Dempsey to hold public hearing on Corrib gas pipeline

Minister for the Marine Noel Dempsey is to hold a two-day public hearing on the Corrib gas onshore pipeline in north Mayo next…

Minister for the Marine Noel Dempsey is to hold a two-day public hearing on the Corrib gas onshore pipeline in north Mayo next month.

The Minister's Corrib technical advisory group is also inviting written submissions which can be made to Advantica, the company appointed to carry out the safety review of the upstream onshore pipeline.

Advantica, which has carried out work for Shell, is a sister company of utility company Transco, fined €22 million last month over health and safety breaches which claimed four lives in a gas blast in Scotland in December 1999.

The Shell to Sea campaign has questioned the usefulness of a limited hearing, which, it says, is an attempt by the Minister to give the "illusion" of consultation.

READ MORE

Not only were the review's terms of reference too narrow, but the people of Rossport had been systematically denied proper consultation for the last five years, Dr Mark Garavan of the Shell to Sea campaign said.

The continued imprisonment of five men opposed to the pipeline represented a form of human rights abuse akin to a "Guantanamo Bay" situation in Ireland, Dr Garavan said. The Government and its political allies would be better advised to suspend the Corrib gas project, pending a full review and a reconfigured plan.

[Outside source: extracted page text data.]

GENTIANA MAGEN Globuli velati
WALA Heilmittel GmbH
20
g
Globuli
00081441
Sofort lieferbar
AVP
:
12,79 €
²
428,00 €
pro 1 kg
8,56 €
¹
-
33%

"The Corrib gas project . . . died the instant minister for the marine Frank Fahey signed without local 'consultation' the compulsory acquisition orders that abandoned the people of Rossport to the mercy of Shell and Statoil," Dr Garavan added.

The campaign has also criticised the decision to send a heavy Garda presence to north Mayo yesterday to escort the consultants and representatives of the advisory group on a fact-finding visit to Erris.

The campaign had already agreed to co-operate fully with the consultants and with the Minister's group, Dr Garavan said.

A spokeswoman for the Minister said the Garda escort was arranged in case there were difficulties with access to the Shell sites. Shell had already reported difficulties in relation to dismantling the illegally welded section of pipeline, she claimed. However, the Shell to Sea campaign has reiterated that it has no difficulty with access for this purpose, but was never formally approached by the company.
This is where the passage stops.